(LISTED ENTRIES begins)

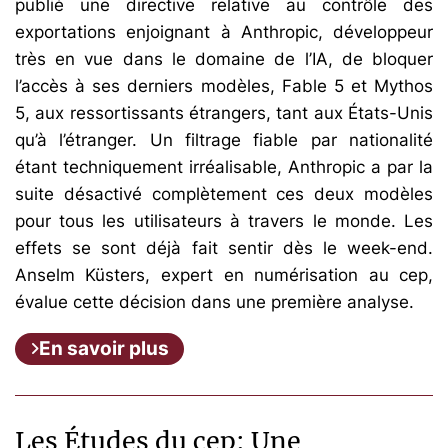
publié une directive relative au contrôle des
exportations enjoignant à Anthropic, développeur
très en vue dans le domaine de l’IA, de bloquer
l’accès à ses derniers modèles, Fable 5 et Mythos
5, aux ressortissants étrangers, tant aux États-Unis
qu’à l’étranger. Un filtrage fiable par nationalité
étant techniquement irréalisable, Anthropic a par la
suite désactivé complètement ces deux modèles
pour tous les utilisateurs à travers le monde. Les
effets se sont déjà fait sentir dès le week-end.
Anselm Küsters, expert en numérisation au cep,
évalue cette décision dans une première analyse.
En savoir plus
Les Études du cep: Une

(LISTED ENTRIES ends)
(LISTED ENTRIES begins)

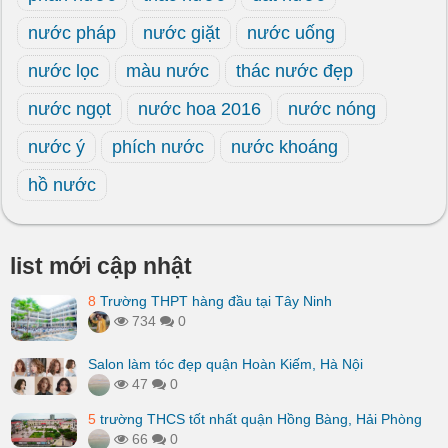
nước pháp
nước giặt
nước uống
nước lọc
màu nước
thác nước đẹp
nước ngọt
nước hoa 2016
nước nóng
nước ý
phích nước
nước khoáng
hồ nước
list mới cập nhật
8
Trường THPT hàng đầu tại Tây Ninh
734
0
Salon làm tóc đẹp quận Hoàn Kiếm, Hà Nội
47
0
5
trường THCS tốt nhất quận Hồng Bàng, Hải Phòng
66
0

(LISTED ENTRIES ends)

● AIM OF THE TASK:
Retype exactly the lines above, from the one with "étant techniquement irréalisable, Anthropic" through the one with "Les Études du cep: Une", inclusive.

● FINISHED EXERCISE:
étant techniquement irréalisable, Anthropic a par la
suite désactivé complètement ces deux modèles
pour tous les utilisateurs à travers le monde. Les
effets se sont déjà fait sentir dès le week-end.
Anselm Küsters, expert en numérisation au cep,
évalue cette décision dans une première analyse.
En savoir plus
Les Études du cep: Une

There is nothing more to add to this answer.